→ Problem to work on: Copy each line below in which the word "Customer" occurs.

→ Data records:
-*-*-
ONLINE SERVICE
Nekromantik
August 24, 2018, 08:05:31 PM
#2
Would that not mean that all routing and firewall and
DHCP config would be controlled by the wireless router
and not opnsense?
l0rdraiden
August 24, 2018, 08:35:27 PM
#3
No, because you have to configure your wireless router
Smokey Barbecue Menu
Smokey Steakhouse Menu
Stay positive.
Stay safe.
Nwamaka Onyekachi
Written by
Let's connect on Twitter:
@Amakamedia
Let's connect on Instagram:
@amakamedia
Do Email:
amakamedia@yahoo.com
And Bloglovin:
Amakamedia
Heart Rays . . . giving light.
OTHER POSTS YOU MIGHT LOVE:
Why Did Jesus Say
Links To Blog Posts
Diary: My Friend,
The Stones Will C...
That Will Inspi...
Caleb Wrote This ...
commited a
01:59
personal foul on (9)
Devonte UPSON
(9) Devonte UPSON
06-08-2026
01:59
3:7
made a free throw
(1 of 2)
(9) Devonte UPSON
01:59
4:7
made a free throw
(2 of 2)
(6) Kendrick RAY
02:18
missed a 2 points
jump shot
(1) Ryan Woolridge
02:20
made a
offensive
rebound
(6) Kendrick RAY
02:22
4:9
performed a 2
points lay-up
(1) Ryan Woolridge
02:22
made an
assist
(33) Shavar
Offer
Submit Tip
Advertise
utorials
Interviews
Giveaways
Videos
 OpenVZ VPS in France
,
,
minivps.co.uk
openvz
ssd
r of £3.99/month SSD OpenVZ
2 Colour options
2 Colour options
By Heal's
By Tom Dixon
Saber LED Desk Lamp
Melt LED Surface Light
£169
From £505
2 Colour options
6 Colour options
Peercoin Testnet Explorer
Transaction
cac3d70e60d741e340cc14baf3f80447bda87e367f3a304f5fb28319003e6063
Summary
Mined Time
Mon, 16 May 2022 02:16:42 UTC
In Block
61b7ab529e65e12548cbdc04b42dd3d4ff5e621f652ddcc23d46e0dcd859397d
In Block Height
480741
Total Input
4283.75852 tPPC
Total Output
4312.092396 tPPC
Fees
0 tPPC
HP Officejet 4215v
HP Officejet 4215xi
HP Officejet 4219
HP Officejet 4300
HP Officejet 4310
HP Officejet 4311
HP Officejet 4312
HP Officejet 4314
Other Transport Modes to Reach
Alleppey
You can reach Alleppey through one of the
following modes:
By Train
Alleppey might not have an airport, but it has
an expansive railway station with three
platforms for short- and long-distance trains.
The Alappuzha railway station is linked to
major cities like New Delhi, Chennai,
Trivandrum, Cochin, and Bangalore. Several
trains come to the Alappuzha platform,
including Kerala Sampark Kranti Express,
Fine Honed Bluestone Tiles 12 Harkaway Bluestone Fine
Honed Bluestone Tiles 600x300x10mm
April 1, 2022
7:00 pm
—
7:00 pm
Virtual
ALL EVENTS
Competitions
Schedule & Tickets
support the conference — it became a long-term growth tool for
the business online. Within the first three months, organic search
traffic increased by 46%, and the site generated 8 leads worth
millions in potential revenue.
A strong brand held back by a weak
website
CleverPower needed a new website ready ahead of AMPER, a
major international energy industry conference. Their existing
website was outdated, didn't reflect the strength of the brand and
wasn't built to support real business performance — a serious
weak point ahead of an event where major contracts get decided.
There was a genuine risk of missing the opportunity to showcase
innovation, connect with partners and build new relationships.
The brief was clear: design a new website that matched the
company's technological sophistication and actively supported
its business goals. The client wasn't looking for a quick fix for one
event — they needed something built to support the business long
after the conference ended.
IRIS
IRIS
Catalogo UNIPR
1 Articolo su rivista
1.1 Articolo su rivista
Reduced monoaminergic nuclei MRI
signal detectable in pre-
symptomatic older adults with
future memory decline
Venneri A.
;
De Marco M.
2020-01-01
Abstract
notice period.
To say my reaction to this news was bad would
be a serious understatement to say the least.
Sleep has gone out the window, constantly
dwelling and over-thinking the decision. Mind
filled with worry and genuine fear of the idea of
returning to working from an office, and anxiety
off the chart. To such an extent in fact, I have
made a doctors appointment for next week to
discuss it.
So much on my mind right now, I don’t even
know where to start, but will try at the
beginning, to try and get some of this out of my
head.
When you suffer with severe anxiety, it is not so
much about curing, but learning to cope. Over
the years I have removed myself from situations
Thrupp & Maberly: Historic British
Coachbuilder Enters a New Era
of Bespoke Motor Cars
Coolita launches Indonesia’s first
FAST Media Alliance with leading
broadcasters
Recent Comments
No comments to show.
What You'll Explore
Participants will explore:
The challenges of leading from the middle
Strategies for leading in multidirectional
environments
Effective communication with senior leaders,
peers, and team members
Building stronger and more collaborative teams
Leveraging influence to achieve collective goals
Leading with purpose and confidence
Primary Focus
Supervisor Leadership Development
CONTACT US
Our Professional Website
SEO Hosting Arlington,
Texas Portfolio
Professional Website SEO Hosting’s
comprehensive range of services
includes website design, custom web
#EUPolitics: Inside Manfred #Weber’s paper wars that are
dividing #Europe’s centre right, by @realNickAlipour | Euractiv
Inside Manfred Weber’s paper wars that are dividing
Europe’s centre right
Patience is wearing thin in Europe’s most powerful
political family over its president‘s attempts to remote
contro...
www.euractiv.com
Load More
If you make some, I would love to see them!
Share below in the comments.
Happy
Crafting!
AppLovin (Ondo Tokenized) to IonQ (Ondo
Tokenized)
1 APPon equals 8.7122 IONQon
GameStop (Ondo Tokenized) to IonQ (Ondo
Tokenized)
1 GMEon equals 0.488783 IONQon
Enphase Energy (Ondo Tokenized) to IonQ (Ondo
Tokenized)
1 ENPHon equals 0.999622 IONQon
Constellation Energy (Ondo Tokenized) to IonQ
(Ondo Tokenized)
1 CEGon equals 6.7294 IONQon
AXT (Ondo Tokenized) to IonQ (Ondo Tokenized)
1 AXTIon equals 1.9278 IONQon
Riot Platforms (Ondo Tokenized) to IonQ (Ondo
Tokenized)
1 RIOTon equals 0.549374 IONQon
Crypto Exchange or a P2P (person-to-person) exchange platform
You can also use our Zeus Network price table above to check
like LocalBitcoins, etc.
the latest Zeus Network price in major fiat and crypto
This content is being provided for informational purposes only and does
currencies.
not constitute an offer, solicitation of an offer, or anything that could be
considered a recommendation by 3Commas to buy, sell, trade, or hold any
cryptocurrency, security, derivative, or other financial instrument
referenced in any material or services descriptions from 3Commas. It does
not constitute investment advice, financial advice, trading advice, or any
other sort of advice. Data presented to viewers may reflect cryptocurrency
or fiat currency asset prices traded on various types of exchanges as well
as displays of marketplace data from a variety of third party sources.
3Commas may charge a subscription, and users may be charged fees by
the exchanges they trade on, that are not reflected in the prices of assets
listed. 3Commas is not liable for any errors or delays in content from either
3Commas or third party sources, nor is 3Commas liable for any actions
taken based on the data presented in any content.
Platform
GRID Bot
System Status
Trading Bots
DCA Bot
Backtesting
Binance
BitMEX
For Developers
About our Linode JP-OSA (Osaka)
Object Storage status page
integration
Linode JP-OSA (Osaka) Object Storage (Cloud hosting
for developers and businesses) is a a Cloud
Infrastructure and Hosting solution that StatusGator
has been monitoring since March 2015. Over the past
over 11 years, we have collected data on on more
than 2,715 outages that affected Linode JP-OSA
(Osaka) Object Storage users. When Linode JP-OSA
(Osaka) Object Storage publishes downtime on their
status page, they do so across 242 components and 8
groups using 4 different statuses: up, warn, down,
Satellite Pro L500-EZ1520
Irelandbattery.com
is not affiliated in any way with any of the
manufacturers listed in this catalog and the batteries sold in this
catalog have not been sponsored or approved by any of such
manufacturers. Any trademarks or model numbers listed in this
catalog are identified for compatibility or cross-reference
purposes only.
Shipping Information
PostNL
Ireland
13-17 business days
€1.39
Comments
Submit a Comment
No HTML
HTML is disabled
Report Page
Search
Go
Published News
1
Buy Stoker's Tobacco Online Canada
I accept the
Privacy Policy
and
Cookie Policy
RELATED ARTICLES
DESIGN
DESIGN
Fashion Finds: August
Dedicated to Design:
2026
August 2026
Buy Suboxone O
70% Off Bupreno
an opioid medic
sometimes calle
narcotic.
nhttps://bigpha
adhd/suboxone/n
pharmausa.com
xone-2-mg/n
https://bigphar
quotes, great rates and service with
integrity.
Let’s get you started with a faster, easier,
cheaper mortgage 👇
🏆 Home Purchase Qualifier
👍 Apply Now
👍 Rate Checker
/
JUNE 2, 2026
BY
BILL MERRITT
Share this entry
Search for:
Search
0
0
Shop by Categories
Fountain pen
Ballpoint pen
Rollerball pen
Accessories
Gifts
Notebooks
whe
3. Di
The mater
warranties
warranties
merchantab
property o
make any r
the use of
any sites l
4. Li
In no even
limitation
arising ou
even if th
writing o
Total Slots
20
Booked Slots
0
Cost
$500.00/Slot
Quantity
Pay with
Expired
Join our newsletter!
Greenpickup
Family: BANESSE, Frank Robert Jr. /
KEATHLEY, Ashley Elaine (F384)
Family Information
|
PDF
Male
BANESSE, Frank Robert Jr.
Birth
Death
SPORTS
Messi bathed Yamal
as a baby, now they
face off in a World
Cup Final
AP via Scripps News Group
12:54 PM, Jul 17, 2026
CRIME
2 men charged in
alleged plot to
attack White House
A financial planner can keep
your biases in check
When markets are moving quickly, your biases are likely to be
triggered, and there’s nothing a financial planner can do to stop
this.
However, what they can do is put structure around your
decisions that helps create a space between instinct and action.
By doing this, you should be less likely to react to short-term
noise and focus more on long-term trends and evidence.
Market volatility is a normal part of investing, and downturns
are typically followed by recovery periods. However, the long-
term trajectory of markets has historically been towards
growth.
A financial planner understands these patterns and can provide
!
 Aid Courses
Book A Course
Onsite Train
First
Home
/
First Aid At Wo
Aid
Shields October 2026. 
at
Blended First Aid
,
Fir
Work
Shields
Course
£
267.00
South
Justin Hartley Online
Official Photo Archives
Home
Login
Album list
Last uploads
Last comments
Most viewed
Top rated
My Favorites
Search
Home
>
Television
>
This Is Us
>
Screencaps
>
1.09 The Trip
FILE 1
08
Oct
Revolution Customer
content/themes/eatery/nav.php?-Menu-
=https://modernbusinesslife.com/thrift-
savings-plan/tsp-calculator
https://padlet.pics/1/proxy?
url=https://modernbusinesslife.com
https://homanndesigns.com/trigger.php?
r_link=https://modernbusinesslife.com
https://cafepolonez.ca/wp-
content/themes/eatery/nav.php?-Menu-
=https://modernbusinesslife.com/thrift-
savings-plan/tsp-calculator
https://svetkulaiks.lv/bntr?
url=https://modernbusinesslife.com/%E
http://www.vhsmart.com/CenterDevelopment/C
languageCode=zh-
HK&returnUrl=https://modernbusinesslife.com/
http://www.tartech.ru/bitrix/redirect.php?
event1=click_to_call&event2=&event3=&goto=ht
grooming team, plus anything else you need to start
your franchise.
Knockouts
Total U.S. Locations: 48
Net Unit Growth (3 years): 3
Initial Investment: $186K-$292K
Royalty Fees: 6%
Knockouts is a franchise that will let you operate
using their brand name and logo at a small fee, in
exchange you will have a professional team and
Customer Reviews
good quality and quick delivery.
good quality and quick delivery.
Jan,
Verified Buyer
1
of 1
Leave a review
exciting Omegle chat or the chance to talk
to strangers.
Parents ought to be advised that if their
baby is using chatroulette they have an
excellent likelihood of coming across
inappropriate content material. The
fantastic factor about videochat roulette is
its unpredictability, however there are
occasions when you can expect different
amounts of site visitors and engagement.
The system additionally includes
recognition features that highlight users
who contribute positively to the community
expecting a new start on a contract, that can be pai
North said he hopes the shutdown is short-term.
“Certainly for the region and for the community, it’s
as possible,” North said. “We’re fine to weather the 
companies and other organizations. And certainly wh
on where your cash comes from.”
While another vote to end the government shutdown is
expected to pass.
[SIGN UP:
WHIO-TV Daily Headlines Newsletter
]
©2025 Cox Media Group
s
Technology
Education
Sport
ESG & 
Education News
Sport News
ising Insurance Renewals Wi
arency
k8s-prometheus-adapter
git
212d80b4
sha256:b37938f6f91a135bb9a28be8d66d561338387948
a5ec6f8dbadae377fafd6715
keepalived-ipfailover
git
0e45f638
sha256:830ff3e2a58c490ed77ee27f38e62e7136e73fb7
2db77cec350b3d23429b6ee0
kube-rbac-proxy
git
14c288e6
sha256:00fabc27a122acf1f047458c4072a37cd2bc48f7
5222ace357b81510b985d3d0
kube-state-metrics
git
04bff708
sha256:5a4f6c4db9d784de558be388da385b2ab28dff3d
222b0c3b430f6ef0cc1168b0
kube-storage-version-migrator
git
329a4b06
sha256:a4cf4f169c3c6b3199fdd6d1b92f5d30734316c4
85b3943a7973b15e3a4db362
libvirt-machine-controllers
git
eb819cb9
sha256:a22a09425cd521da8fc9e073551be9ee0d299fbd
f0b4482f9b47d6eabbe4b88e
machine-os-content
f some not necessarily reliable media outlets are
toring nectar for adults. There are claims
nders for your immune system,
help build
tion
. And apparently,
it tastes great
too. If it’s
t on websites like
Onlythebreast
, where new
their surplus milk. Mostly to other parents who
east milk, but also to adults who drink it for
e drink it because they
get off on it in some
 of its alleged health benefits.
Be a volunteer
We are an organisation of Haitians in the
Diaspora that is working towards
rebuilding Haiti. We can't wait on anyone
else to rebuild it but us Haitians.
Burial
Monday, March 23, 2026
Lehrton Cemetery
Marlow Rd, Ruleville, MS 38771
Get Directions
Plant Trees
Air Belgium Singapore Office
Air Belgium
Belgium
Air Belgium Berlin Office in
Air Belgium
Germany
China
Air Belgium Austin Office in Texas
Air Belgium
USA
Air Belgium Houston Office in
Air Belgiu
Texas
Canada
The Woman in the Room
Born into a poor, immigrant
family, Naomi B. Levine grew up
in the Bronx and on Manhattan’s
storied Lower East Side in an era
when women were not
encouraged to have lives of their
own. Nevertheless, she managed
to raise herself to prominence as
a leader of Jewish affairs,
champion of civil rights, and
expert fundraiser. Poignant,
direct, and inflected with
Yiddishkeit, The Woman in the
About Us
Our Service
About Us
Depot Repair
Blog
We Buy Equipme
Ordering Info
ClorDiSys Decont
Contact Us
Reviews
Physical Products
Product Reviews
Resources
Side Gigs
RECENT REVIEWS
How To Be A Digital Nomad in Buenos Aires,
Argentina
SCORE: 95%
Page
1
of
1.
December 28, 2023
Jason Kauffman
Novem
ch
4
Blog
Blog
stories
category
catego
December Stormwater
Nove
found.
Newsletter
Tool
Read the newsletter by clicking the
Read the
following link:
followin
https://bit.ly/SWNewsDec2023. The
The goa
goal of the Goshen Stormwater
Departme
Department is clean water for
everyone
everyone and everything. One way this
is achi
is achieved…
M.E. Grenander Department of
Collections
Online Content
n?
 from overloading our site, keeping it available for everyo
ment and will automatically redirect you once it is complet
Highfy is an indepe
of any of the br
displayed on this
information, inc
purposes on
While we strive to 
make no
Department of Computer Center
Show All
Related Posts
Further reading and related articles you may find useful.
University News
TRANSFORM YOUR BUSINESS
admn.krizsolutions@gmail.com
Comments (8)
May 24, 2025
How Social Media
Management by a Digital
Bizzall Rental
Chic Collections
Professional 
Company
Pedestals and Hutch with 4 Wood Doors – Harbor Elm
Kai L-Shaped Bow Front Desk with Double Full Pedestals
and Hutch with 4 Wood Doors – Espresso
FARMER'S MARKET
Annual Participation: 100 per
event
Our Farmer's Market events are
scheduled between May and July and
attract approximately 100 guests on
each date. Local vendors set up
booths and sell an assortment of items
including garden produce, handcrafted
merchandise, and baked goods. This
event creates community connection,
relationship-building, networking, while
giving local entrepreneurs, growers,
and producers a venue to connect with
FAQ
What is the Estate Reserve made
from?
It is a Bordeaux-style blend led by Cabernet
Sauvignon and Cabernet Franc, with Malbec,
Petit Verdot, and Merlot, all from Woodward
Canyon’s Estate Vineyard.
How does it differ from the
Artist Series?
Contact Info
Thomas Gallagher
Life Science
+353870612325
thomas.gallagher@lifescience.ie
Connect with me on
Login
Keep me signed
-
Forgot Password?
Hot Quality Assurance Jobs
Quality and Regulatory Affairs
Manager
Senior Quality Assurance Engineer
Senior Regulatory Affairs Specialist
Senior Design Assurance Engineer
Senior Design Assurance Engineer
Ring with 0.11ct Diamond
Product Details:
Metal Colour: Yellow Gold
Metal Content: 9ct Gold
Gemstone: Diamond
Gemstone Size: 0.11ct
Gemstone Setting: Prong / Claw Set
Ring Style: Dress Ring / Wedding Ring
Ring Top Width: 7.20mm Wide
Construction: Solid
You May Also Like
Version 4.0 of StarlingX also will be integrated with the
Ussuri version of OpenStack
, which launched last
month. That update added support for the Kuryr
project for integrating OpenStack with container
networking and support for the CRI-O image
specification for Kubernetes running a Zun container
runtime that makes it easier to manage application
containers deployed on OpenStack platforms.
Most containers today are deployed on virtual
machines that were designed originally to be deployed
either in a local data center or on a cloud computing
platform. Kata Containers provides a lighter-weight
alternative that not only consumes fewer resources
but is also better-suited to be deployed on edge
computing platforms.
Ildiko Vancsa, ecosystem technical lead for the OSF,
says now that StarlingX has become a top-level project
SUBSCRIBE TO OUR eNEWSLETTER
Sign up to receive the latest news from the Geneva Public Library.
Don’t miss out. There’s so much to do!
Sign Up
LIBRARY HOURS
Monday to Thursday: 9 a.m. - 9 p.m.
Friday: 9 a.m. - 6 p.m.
-*-*-
→ Finished task:
Revolution Customer
Customer Reviews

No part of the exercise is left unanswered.